Asian buying returns
Oct 11, 2024·Alasdair MacleodGold and silver are now nicely set up for higher prices in the runup to the BRICS summit in eleven days’ time. But after that, will there be profit-taking and a pull-back consolidation?
After a sell-off on Wednesday completing a 10-day consolidation, spot gold saw a resumption of overnight (Asian) demand last night, to trade at $2641 in early morning European trade, down only $11 on the week. After peaking at $32.96 intraday last Friday, spot silver sold off down to $30.14 before recovering to $31.15 this morning, for a net loss of $1.00 on the week.
The temporary absence of Chinese demand coincided with the Golden Week holiday, with dealers returning on 8 October. It gave market-makers and bullion bank traders an opportunity to shake out speculative longs in western derivative markets.

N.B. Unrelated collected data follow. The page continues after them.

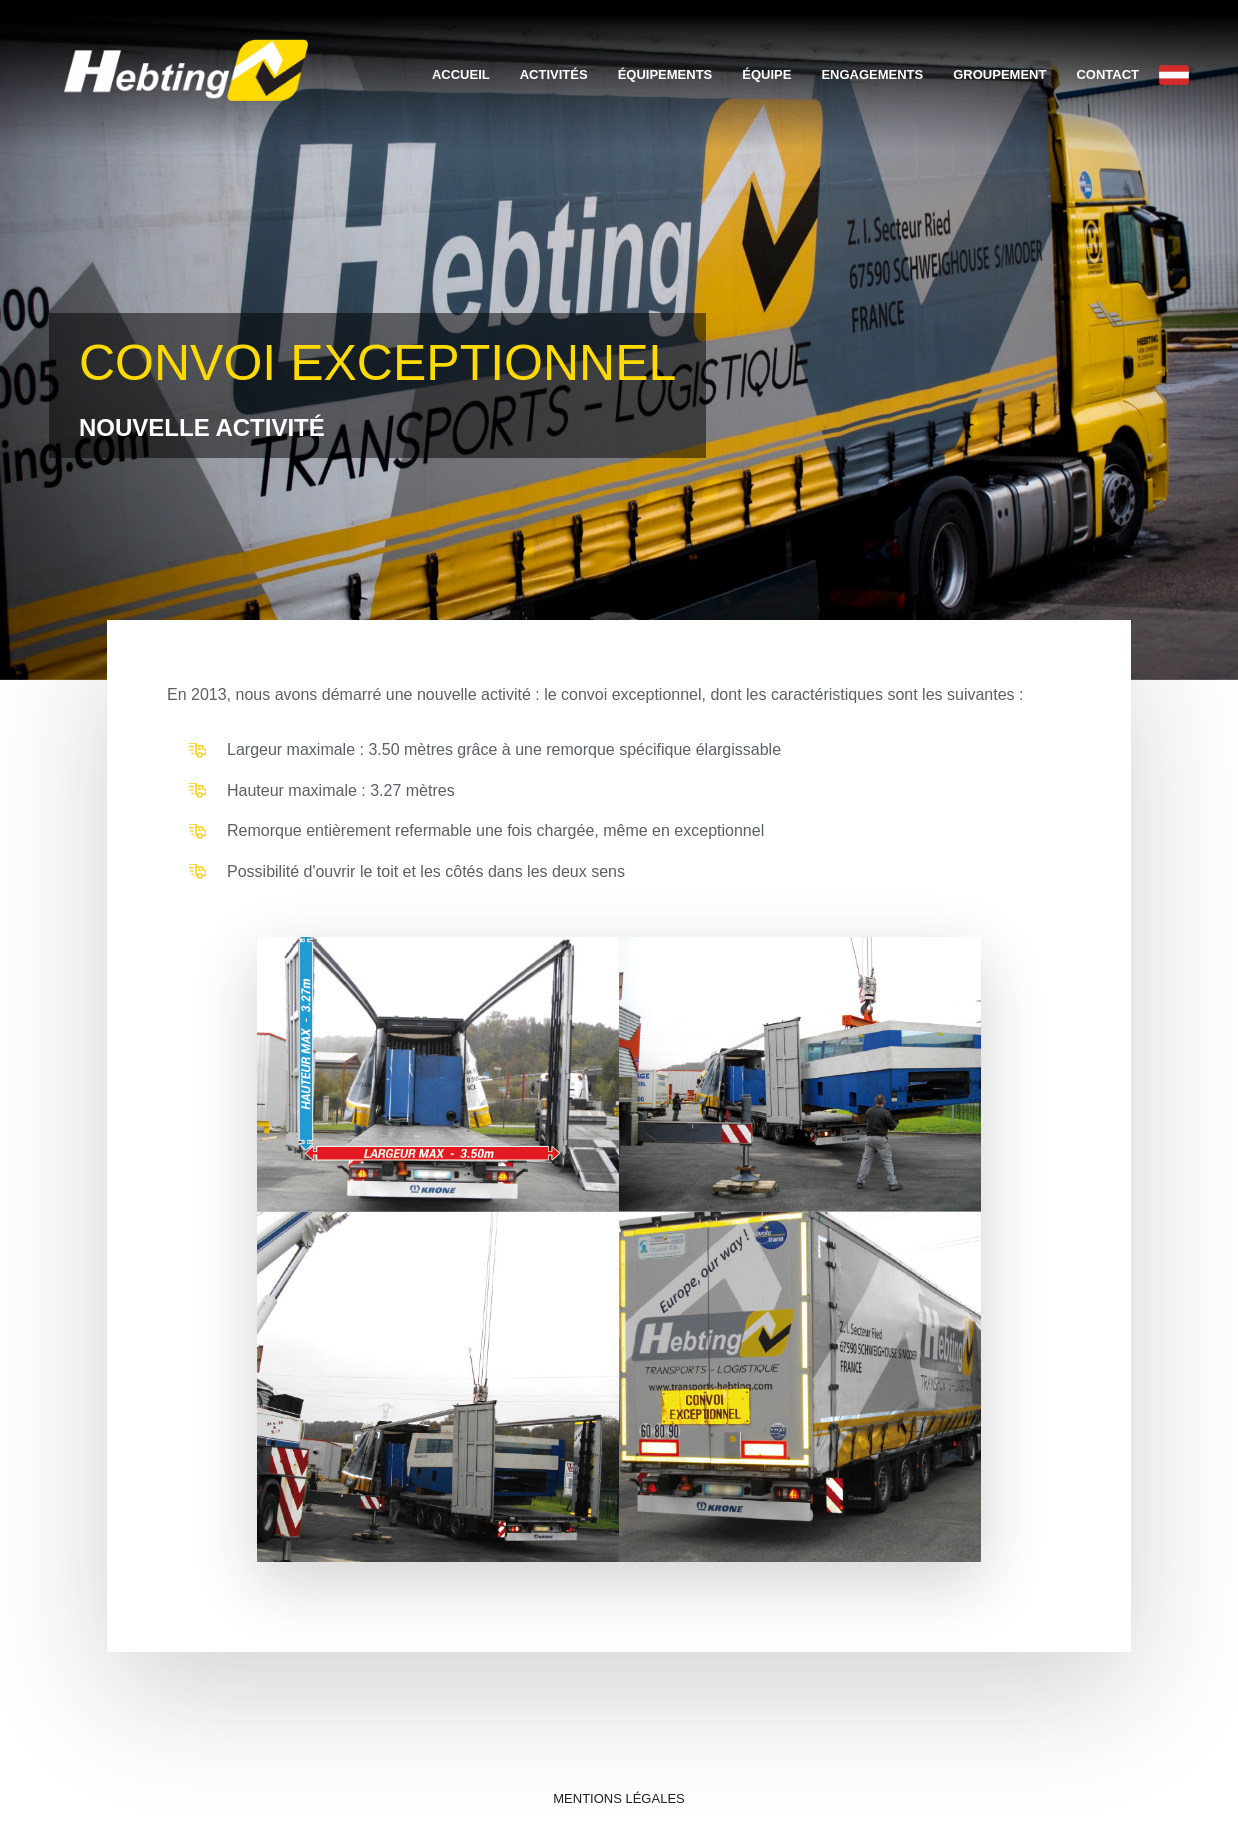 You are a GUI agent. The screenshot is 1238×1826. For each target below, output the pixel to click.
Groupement (999, 74)
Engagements (872, 74)
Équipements (665, 74)
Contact (1107, 74)
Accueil (461, 74)
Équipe (766, 74) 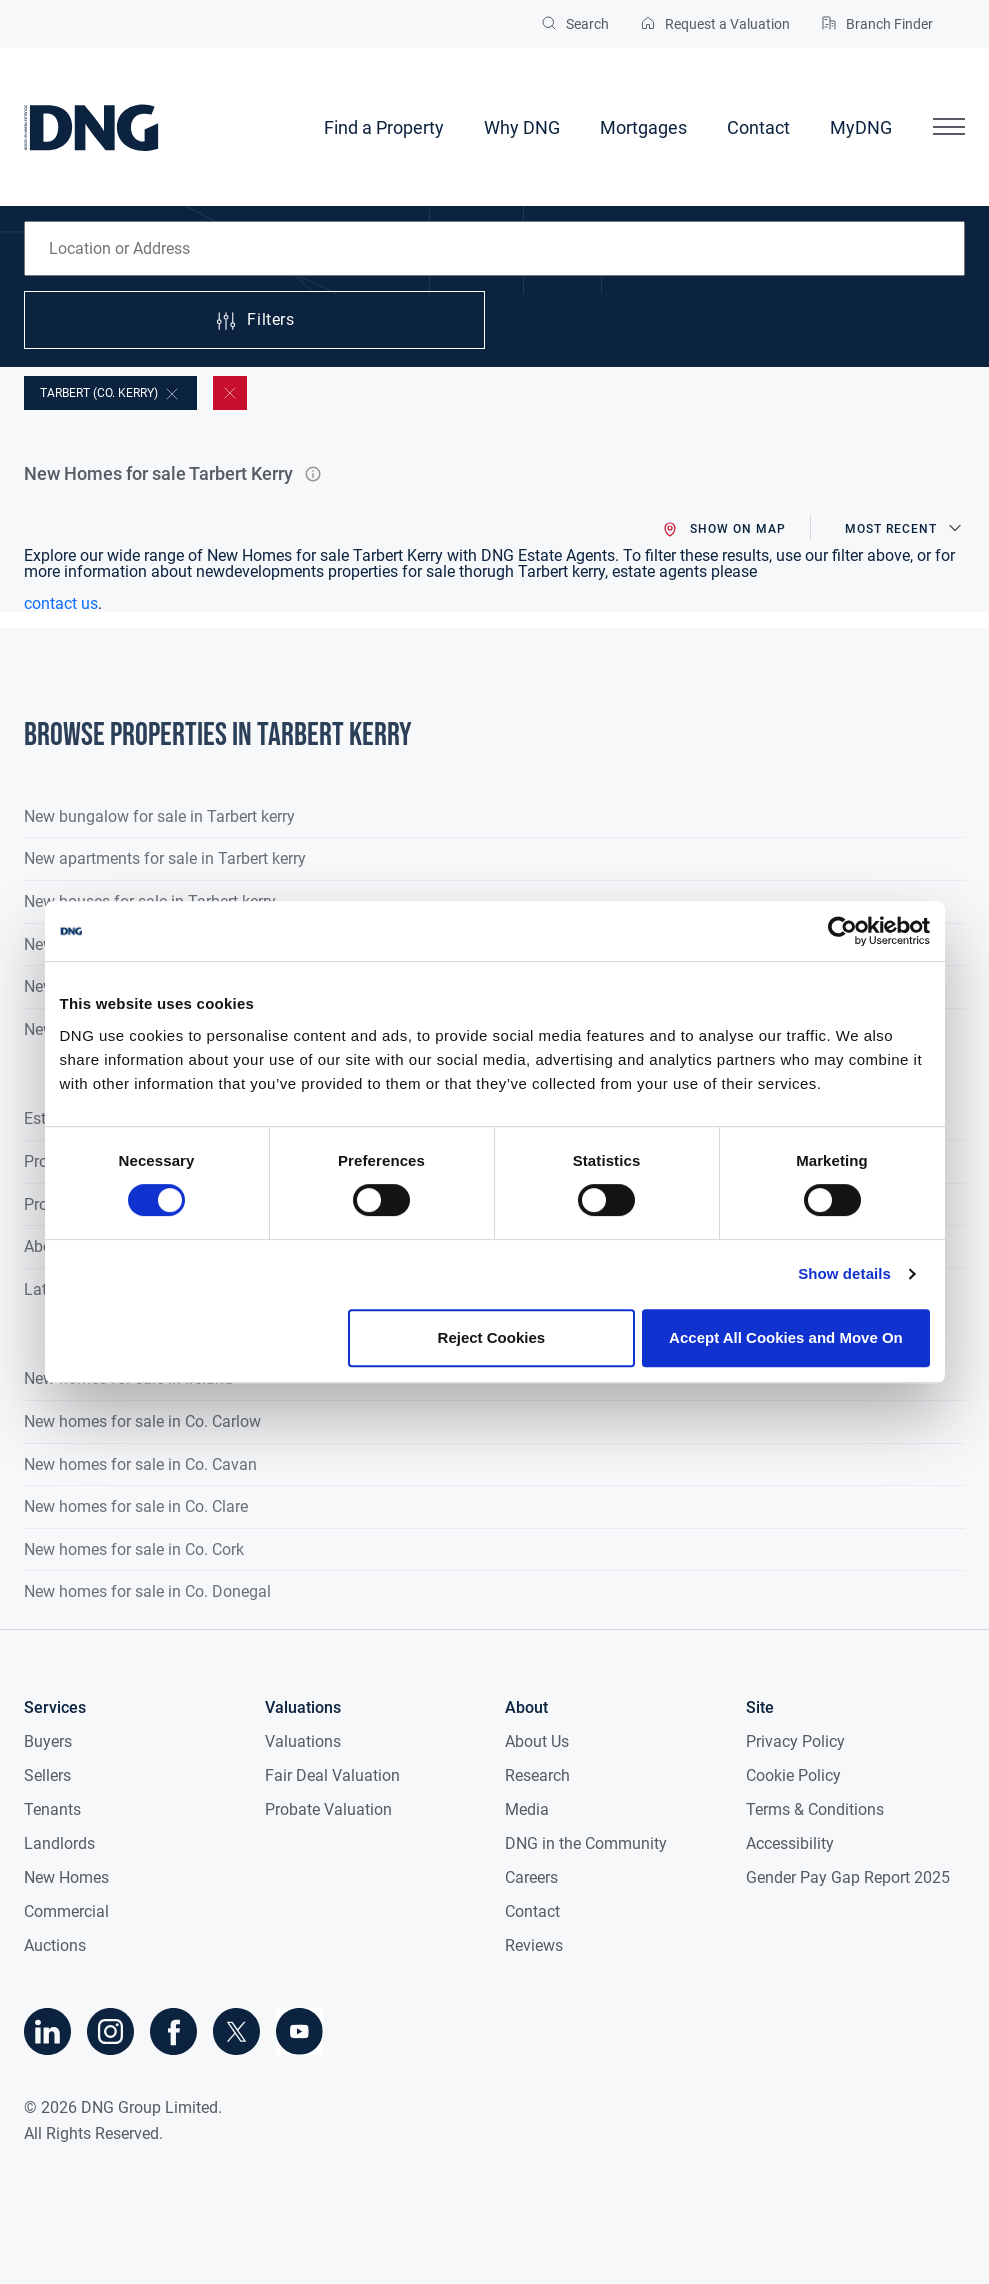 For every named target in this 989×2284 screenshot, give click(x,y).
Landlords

But Comex saw gold’s Open Interest decline by a paltry 11,000 contracts, before buyers stepped in buying all their positions back in only two sessions.
In silver, Open Interest fell by 4,200 contracts before recovering only 422 of them on preliminary figures yesterday. Despite all the volatility from the start of Golden Week, the price is unchanged, a remarkable demonstration of the failure of the bullion establishment to reduce their short positions. The charts below, of Open Interest and price for gold and silver are worth more than a cursory glance.
Silver is particularly interesting, showing how despite a downtrend in Open Interest, the price has been in an uptrend since mid-August. This is a clear demonstration of a systemic bear squeeze on the Swaps.
Returning to gold, this market has a strong underlying feel to it, demonstrated by the technical chart below, which suggests that the price has sufficient underlying momentum to run away to the upside, now that this brief consolidation appears to be over:
While technical analysis is far from infallible, reading this chart suggests that $2750 is a minimum target for traders, before a longer consolidation allows the moving averages to catch up. Meanwhile, silver is also looking bullish:
It looks like the consolidation level (the pecked line) has now succumbed with a break-out on the upside, and the 55-day moving average is turning up sharply. A runup to roughly $37, maybe more, seems likely in the short-term.
We can see that technical considerations for both gold and silver are likely to drive both markets into overbought conditions. The timing coincides with the runup to the BRICS summit at Kazan on 22—24 October, only 11 days away. The reason this is important is because of speculation that a new trade settlement currency based on gold will be on the agenda. In other words, this is a potential development which is to some extent discounted already.
Experienced traders know to buy the rumour and sell the fact. Even if a new gold-backed currency project is announced, after initial excitement profit taking will probably set in. Even worse, if there is no announcement the setback could be significant. Therefore, the patterns revealed in the technical charts of a further run into higher prices before a broader consolidation is confirming a likely trading outcome.
However, in the knowledge that the underlying fundamentals for fiat currencies are deteriorating badly stackers are unlikely to be perturbed by these short-term trading factors. Furthermore, bond yields are rising again, despite hopes for lower interest rates as the chart for the 10-year US Treasury note demonstrates:
The 55-day MA is now turning up, indicating that the 10-month decline in yields may be over. A little further to the region of the 200-day MA and then some consolidation before 5% is challenged, following a progression higher towards 8%+ is in prospect. Is this a headwind for gold? It is bound to be spun as such, but more correctly it indicates the debt trap is being sprung shut on the US Treasury, a condition leading ultimately to loss of credibility and therefore a collapse in value for the Fed’s fiat dollar.